Slowly, the hellhound raised his snout from the base of the ward, its faint rainbow shimmer a constant reminder that he and his boys were firmly trapped in here with me, whether they liked it or not. My eyes narrowed when I spotted it: a hole in the ground, like he had been, what, trying to dig his way under? I bit the insides of my cheeks; the ward extended through all the realms. Casting it before their arrival had taken more out of me than I cared to admit, but the safety of my pack and the surrounding human community had been paramount. No one was getting in or out, no matter how deep they dug, no matter what they threw at the near-invisible barrier.
And it pissed me off that Knox didn’t seem to get that.
We stared at each other for a painfully long time, his red gaze locked on mine, and I refused to blink first—not even when my eyeballs dried out. I’d blinked first with him too many times already. He didn’t take me seriously. Neither did Gunnar, but Gunnar didn’t call the shots with the pack—Knox did. And if the trio were to ever get completely onboard with me and the job they were made for, then Knox was my in.
I knew it.
He knew it.
And all that knowing had us locked in an unspoken back-and-forth, the pair of us dancing around power, control, and alpha territory for weeks now.
Stubborn bastard.
That red glare seared into my brain, even as Knox shifted from beast to man in the blink of an eye. His hellhound form was already tall, nearly as tall as me, but he shot up another few feet on two legs, naked and sweaty, an ancient god of chaos and darkness and beauty. I forced my gaze up, pointedly avoiding the chiseled body that drove me to distraction after every shift. Even at a distance of four, maybe five feet, his heat touched me, licked across my skin and pooled in my cheeks. I needn’t look to see his muscles, slick with exertion and ridiculously taut, each one prominent, on display, like he had just finished an intense workout. His chest heaved briefly as he breathed through his nose, enormous hands in loose fists, that great heart of his no doubt hammering its slow, steady drumbeat.
Ugh. Stubborn, gorgeous bastard.
“I’m patrolling my territory,” he rumbled, his voice a smoky, gravelly rasp that I felt in my low belly, both arousing and frightening. I lifted my chin, unwilling to let him see how every damn part of him affected me.
“No,” I said, pleased that my voice didn’t shake. “No, you’re trying to find a way around the ward.” There was no point in pretending I didn’t see his attempt. I pointed to the gaping hole in the forest floor beside him. “Are you trying to dig under it?”

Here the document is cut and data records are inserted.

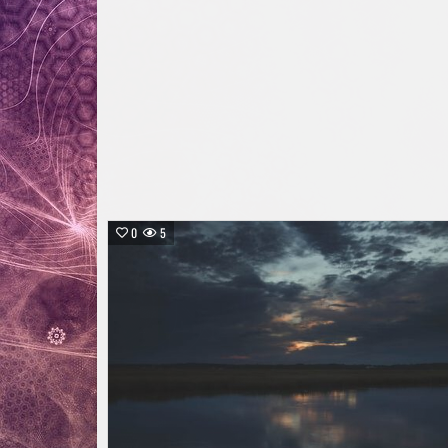
LASS
SEIN
0
5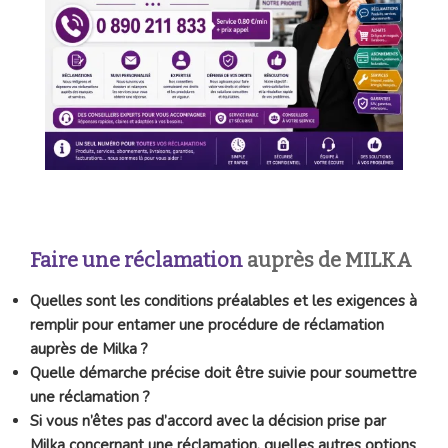
Faire une réclamation
auprès de MILKA
Quelles sont les conditions préalables et les exigences à
remplir pour entamer une procédure de réclamation
auprès de Milka ?
Quelle démarche précise doit être suivie pour soumettre
une réclamation ?
Si vous n’êtes pas d’accord avec la décision prise par
Milka concernant une réclamation, quelles autres options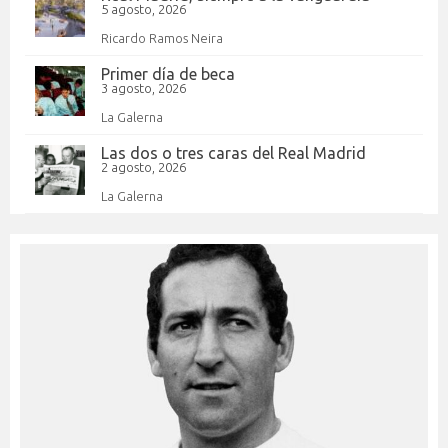
5 agosto, 2026
Ricardo Ramos Neira
Primer día de beca
3 agosto, 2026
La Galerna
Las dos o tres caras del Real Madrid
2 agosto, 2026
La Galerna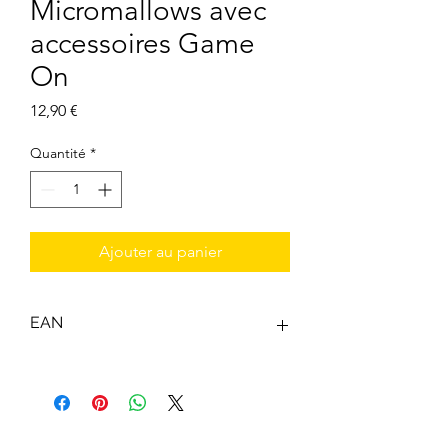
Micromallows avec
accessoires Game
On
Prix
12,90 €
Quantité
*
Ajouter au panier
EAN
0191726748076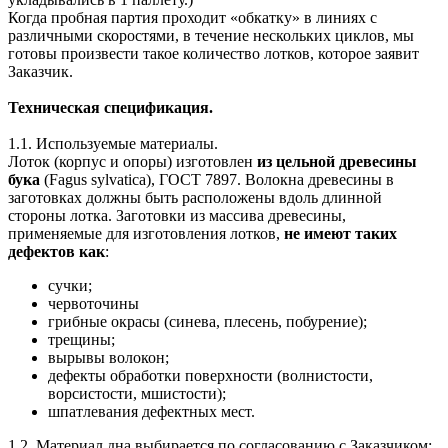
Когда пробная партия проходит «обкатку» в линиях с
различными скоростями, в течение нескольких циклов, мы
готовы произвести такое количество лотков, которое заявит
Заказчик.
Техническая спецификация.
1.1. Используемые материалы.
Лоток (корпус и опоры) изготовлен
из цельной древесины
бука
(Fagus sylvatica), ГОСТ 7897. Волокна древесины в
заготовках должны быть расположены вдоль длинной
стороны лотка. Заготовки из массива древесины,
применяемые для изготовления лотков,
не имеют таких
дефектов как
:
сучки;
червоточины
грибные окрасы (синева, плесень, побурение);
трещины;
вырывы волокон;
дефекты обработки поверхности (волнистости,
ворсистости, мшистости);
шпатлевания дефектных мест.
1.2. Материал дна выбирается по согласованию с Заказчиком: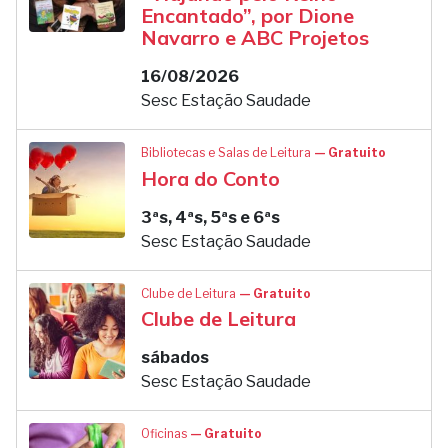
Encantado”, por Dione
Navarro e ABC Projetos
16/08/2026
Sesc Estação Saudade
Bibliotecas e Salas de Leitura
— Gratuito
Hora do Conto
3ªs, 4ªs, 5ªs e 6ªs
Sesc Estação Saudade
Clube de Leitura
— Gratuito
Clube de Leitura
sábados
Sesc Estação Saudade
Oficinas
— Gratuito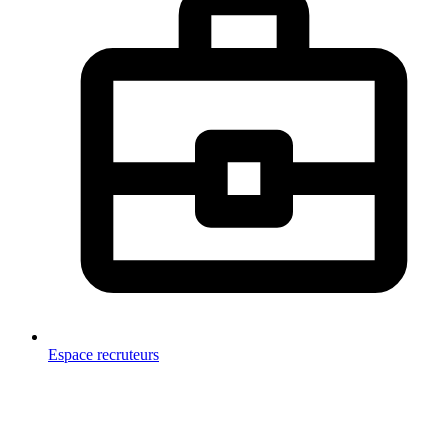
Espace recruteurs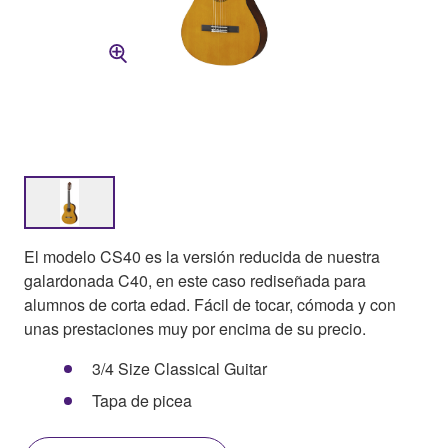
El modelo CS40 es la versión reducida de nuestra
galardonada C40, en este caso rediseñada para
alumnos de corta edad. Fácil de tocar, cómoda y con
unas prestaciones muy por encima de su precio.
3/4 Size Classical Guitar
Tapa de picea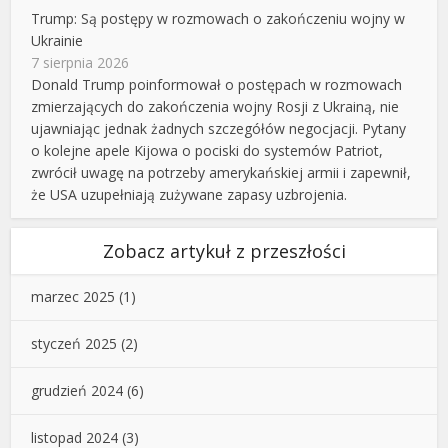
Trump: Są postępy w rozmowach o zakończeniu wojny w
Ukrainie
7 sierpnia 2026
Donald Trump poinformował o postępach w rozmowach
zmierzających do zakończenia wojny Rosji z Ukrainą, nie
ujawniając jednak żadnych szczegółów negocjacji. Pytany
o kolejne apele Kijowa o pociski do systemów Patriot,
zwrócił uwagę na potrzeby amerykańskiej armii i zapewnił,
że USA uzupełniają zużywane zapasy uzbrojenia.
Zobacz artykuł z przeszłości
marzec 2025
(1)
styczeń 2025
(2)
grudzień 2024
(6)
listopad 2024
(3)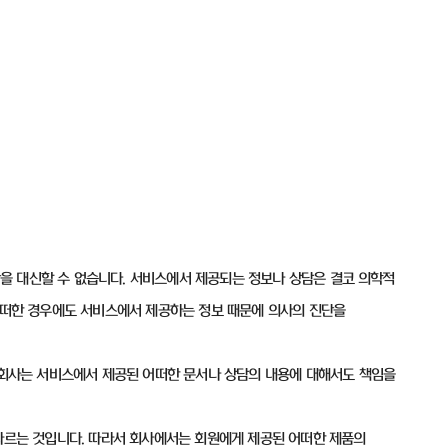
을 대신할 수 없습니다. 서비스에서 제공되는 정보나 상담은 결코 의학적
 어떠한 경우에도 서비스에서 제공하는 정보 때문에 의사의 진단을
. 회사는 서비스에서 제공된 어떠한 문서나 상담의 내용에 대해서도 책임을
 따르는 것입니다. 따라서 회사에서는 회원에게 제공된 어떠한 제품의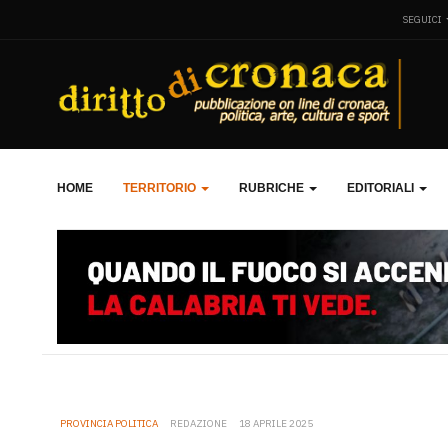
SEGUICI
HOME
TERRITORIO
RUBRICHE
EDITORIALI
PROVINCIA POLITICA
REDAZIONE
18 APRILE 2025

He blinked back at me, his expression, his stance, giving nothing away as he said, “I smelled something suspect.”
“Bullshit.”
We fell back into one of our usual stare-offs, tension simmering between us, my whole body reacting to him in ways I wished it wouldn’t. Finally, I sighed and coiled a hand around my scythe.
“Knox, we need to get on the same page here—”
“My pack is not yours to purchase,” he growled, his gaze like steel as it swept over me. “Just because Heaven paid Fenix’s price in gold… means nothing to me.”